Brown versus the Board of Education

Abstract Statement

This case involved the use of segregation laws. The plaintiff sued the Board of education because the allowed racial segregation in schools despite the constitution stating that every citizen should be treated equally (Hartman et al. 37). The first four cases did not succeed but the fifth case made it, and segregation was declared illegal. Further, the court ordered all the schools that practiced separate but equal rule to slowly start the process of inclusivity.

The case

The Brown versus the Board of Education involved five cases with the similar complaint of racial segregation. Racial terms defined the school system of this era. The first argument is the Briggs versus Elliot. The plaintiff sued the segregated educated establishment in Clarendon County in South Carolina with evidence from social scientists studies that claimed that the segregated education made the African-American children develop low self-esteem (Hartman et al. 36). The case was presented to a three- bench judges. Two of the three judges rejected the claim but ordered the defendants to offer educational facilities to black children (Hartman et al. 36). Only Judge J. Wates Waring agreed that segregated schools poisoned African-American childrens mind and called segregation an evil that required abolishment. The second case was referred to as the Brown versus Board of Education Topeka, Kansas. The lawsuit challenged the idea of segregation education facilities.

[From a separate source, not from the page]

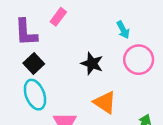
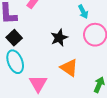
black star: (92, 63) -> (59, 38), turned 30

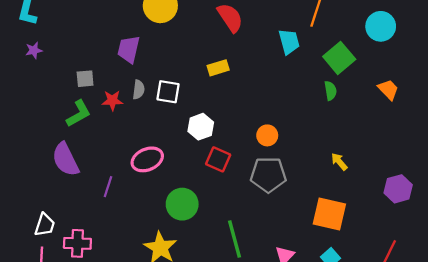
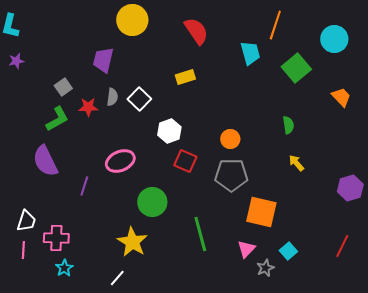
gray square: (85, 79) -> (63, 87), turned -30
green semicircle: (330, 91) -> (288, 125), moved
white square: (168, 92) -> (139, 99), turned 35
orange square: (329, 214) -> (261, 212), moved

The judges favored the defendant while partly stating that the segregation indeed did affect the African-American children mental and educational development and denied them specific benefits found in the white schools. The third case got named as Gebhart et al. versus Belton et al. The case involved challenging of the racial practices in the education sector (Hartman et al. 36). The plaintiff aimed at overturning the court order. The plaintiff argued that the decision went against their constitutional rights (Hartman et al. 36).

Davis et al. versus County Board of Prince Edward County, Virginia et al. became the fourth case. The case got heard by a three bench district court judges. The case argued about whether racial segregation should get aborted since the quality of black education school got improved (Hartman et al. 36). The three-judge panel ruled in favor of the county board by stating that the for a long many years segregation part of the peoples practice. But the judges of the state chancery court also gave orders to Prince Edward School board to continue improving the standard of the black schools (Hartman et al. 36).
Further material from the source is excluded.